Table 3. Configuration required for program operation in the experiment

The personalized recommendation experiment of network teaching resources was carried out by using experimental data. In order to ensure the comparability of the experimental data, the traditional network teaching resource personalized recommendation technology is compared with the ant colony algorithm-based network teaching resource personalized recommendation technology designed in this paper. The traditional network teaching resource personalized recommendation technology includes the network teaching resource personalized recommendation technology based on the coordination and filtering technology and the network teaching resource personalized recommendation technology based on the personalized service model. Compare the recall rate of each technology. Recall rate refers to whether the number of relevant resources recommended to users can cover all qualified resource records. It is generally used to describe the ability of personalized recommendation of relevant resources.

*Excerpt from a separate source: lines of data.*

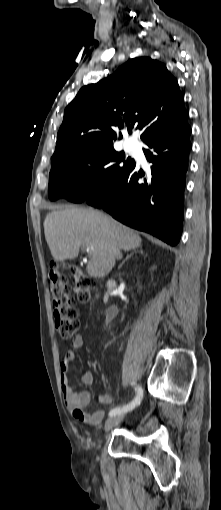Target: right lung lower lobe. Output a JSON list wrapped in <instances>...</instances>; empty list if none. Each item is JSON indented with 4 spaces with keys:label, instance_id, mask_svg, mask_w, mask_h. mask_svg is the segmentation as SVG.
I'll use <instances>...</instances> for the list:
<instances>
[{
    "label": "right lung lower lobe",
    "instance_id": "98d812e1",
    "mask_svg": "<svg viewBox=\"0 0 221 510\" xmlns=\"http://www.w3.org/2000/svg\"><path fill=\"white\" fill-rule=\"evenodd\" d=\"M191 128H181L151 136L143 142L147 161L152 163L147 175L136 163L112 187L87 200L103 208L115 219L175 246L182 233L185 175L191 149Z\"/></svg>",
    "mask_w": 221,
    "mask_h": 510
}]
</instances>
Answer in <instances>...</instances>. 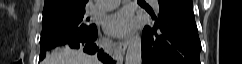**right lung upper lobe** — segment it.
<instances>
[{
  "label": "right lung upper lobe",
  "instance_id": "right-lung-upper-lobe-1",
  "mask_svg": "<svg viewBox=\"0 0 242 64\" xmlns=\"http://www.w3.org/2000/svg\"><path fill=\"white\" fill-rule=\"evenodd\" d=\"M88 0H45L43 13L85 7Z\"/></svg>",
  "mask_w": 242,
  "mask_h": 64
}]
</instances>
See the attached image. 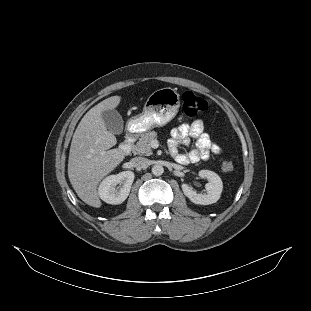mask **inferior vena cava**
<instances>
[{
    "instance_id": "inferior-vena-cava-1",
    "label": "inferior vena cava",
    "mask_w": 311,
    "mask_h": 311,
    "mask_svg": "<svg viewBox=\"0 0 311 311\" xmlns=\"http://www.w3.org/2000/svg\"><path fill=\"white\" fill-rule=\"evenodd\" d=\"M131 164L134 167L145 169L149 166V160L143 157H135L131 160Z\"/></svg>"
}]
</instances>
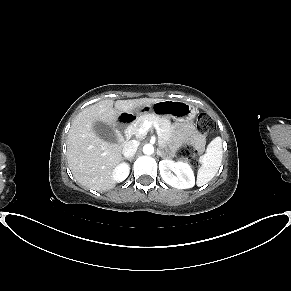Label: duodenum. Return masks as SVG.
Masks as SVG:
<instances>
[{"mask_svg": "<svg viewBox=\"0 0 291 291\" xmlns=\"http://www.w3.org/2000/svg\"><path fill=\"white\" fill-rule=\"evenodd\" d=\"M135 116L133 114H127L117 126L119 139L126 141L129 138L128 127L134 122Z\"/></svg>", "mask_w": 291, "mask_h": 291, "instance_id": "1", "label": "duodenum"}]
</instances>
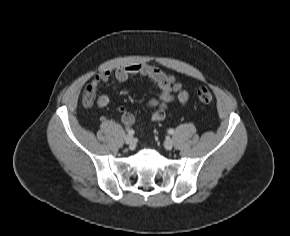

3.2 Research and Analysis of Experimental Results

The experimental results of recall comparison between the traditional personalized recommendation technology of network teaching resources and the personalized recommendation technology of network teaching resources based on ant colony algorithm are shown in Fig. 2.

Fig. 2.
figure 2

comparison of recall results

According to the comparison experiment results of recall in Fig. 2, the recall rate of personalized recommendation technology of network teaching resources based on ant colony algorithm is higher than that of personalized recommendation technology based on coordination filtering technology and personalized service model.

4 Conclusion

The personalized recommendation technology of network teaching resources based on ant colony algorithm can solve the problems of users’ difficulty in finding the needed teaching resources and low utilization rate of teaching resources to some extent, and realize personalized active recommendation.